HOW TO COMPLETE THIS TASK:
Keep the pictures out and restate every record exactly.

MATERIAL FOR THE TASK:
☆ ☆ ☆ ☆ ☆ ☆ ☆

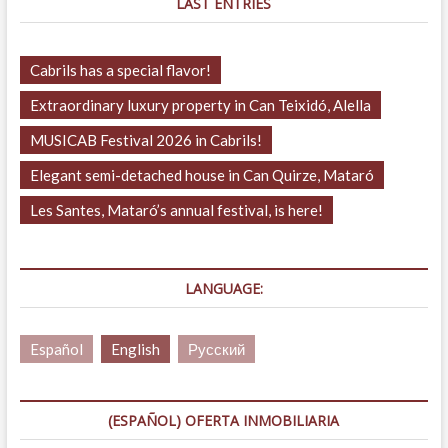
LAST ENTRIES
Cabrils has a special flavor!
Extraordinary luxury property in Can Teixidó, Alella
MUSICAB Festival 2026 in Cabrils!
Elegant semi-detached house in Can Quirze, Mataró
Les Santes, Mataró’s annual festival, is here!
LANGUAGE:
Español
English
Русский
(ESPAÑOL) OFERTA INMOBILIARIA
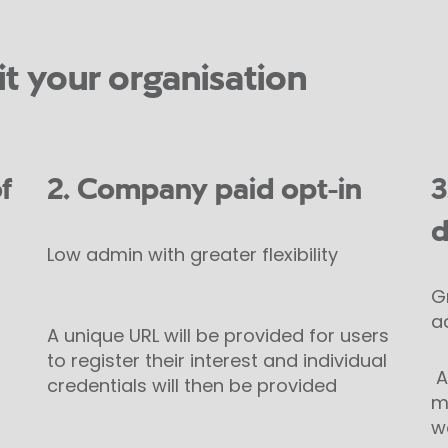
it your organisation
f
2. Company paid opt-in
3
d
Low admin with greater flexibility
G
a
A unique URL will be provided for users
to register their interest and individual
An
credentials will then be provided
m
w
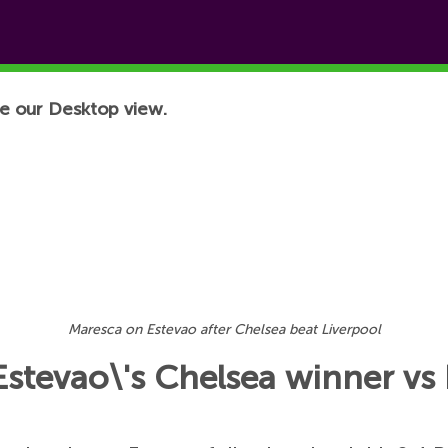
e our Desktop view.
Maresca on Estevao after Chelsea beat Liverpool
Estevao\'s Chelsea winner vs 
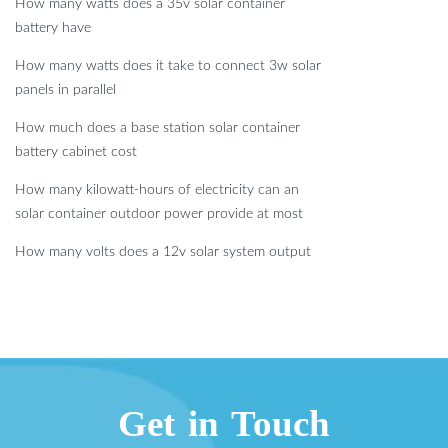
How many watts does a 35v solar container
battery have
How many watts does it take to connect 3w solar
panels in parallel
How much does a base station solar container
battery cabinet cost
How many kilowatt-hours of electricity can an
solar container outdoor power provide at most
How many volts does a 12v solar system output
Get in Touch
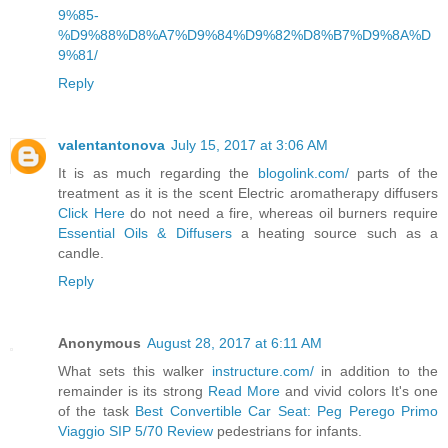
9%85-
%D9%88%D8%A7%D9%84%D9%82%D8%B7%D9%8A%D
9%81/
Reply
valentantonova
July 15, 2017 at 3:06 AM
It is as much regarding the
blogolink.com/
parts of the
treatment as it is the scent Electric aromatherapy diffusers
Click Here
do not need a fire, whereas oil burners require
Essential Oils & Diffusers
a heating source such as a
candle.
Reply
Anonymous
August 28, 2017 at 6:11 AM
What sets this walker
instructure.com/
in addition to the
remainder is its strong
Read More
and vivid colors It's one
of the task
Best Convertible Car Seat: Peg Perego Primo
Viaggio SIP 5/70 Review
pedestrians for infants.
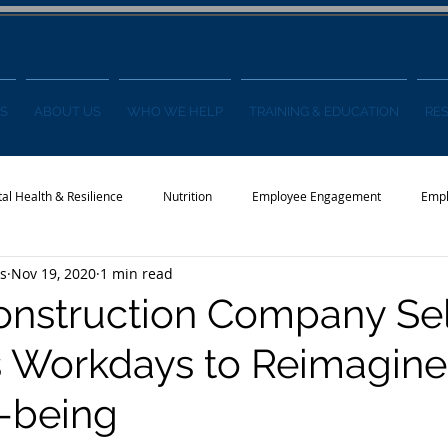
S
ABOUT US
WHO WE HELP
TRAINING & EDUCATION
RE
al Health & Resilience
Nutrition
Employee Engagement
Empl
s
Nov 19, 2020
1 min read
s
Wellness Conference
News
onstruction Company Se
 Workdays to Reimagine
-being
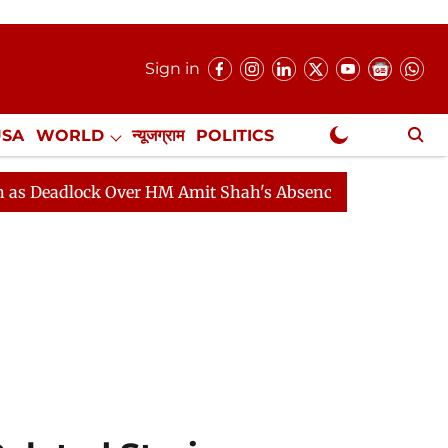
Sign in
USA
WORLD
न्यूजग्राम
POLITICS
.
NewsGram Exclusive
lock Over HM Amit Shah's Absence Continues
Question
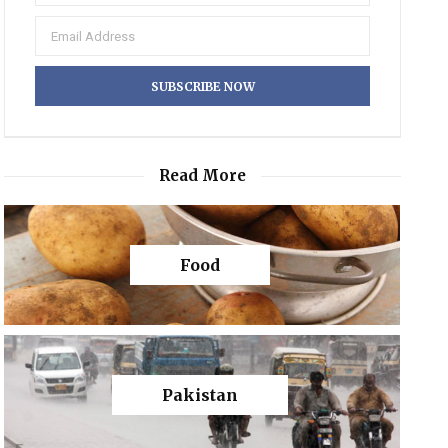
Read More
Food
Pakistan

☆ ☆ ☆ ☆ ☆ ☆ ☆

SOLUTION TO THE EXERCISE:
LAST ENTRIES
Cabrils has a special flavor!
Extraordinary luxury property in Can Teixidó, Alella
MUSICAB Festival 2026 in Cabrils!
Elegant semi-detached house in Can Quirze, Mataró
Les Santes, Mataró’s annual festival, is here!
LANGUAGE:
Español
English
Русский
(ESPAÑOL) OFERTA INMOBILIARIA
it your organisation
f
2. Company paid opt-in
3
d
Low admin with greater flexibility
G
a
A unique URL will be provided for users
to register their interest and individual
An
credentials will then be provided
m
w
e our Desktop view.
Maresca on Estevao after Chelsea beat Liverpool
Estevao\'s Chelsea winner vs 
How many watts does a 35v solar container
battery have
How many watts does it take to connect 3w solar
panels in parallel
How much does a base station solar container
battery cabinet cost
How many kilowatt-hours of electricity can an
solar container outdoor power provide at most
How many volts does a 12v solar system output
Get in Touch
9%85-
%D9%88%D8%A7%D9%84%D9%82%D8%B7%D9%8A%D
9%81/
Reply
valentantonova
July 15, 2017 at 3:06 AM
It is as much regarding the
blogolink.com/
parts of the
treatment as it is the scent Electric aromatherapy diffusers
Click Here
do not need a fire, whereas oil burners require
Essential Oils & Diffusers
a heating source such as a
candle.
Reply
Anonymous
August 28, 2017 at 6:11 AM
What sets this walker
instructure.com/
in addition to the
remainder is its strong
Read More
and vivid colors It's one
of the task
Best Convertible Car Seat: Peg Perego Primo
Viaggio SIP 5/70 Review
pedestrians for infants.
S
ABOUT US
WHO WE HELP
TRAINING & EDUCATION
RE
al Health & Resilience
Nutrition
Employee Engagement
Empl
s
Nov 19, 2020
1 min read
s
Wellness Conference
News
onstruction Company Se
 Workdays to Reimagine
-being
Sign in
USA
WORLD
न्यूजग्राम
POLITICS
.
NewsGram Exclusive
lock Over HM Amit Shah's Absence Continues
Question
Read More
Food
Pakistan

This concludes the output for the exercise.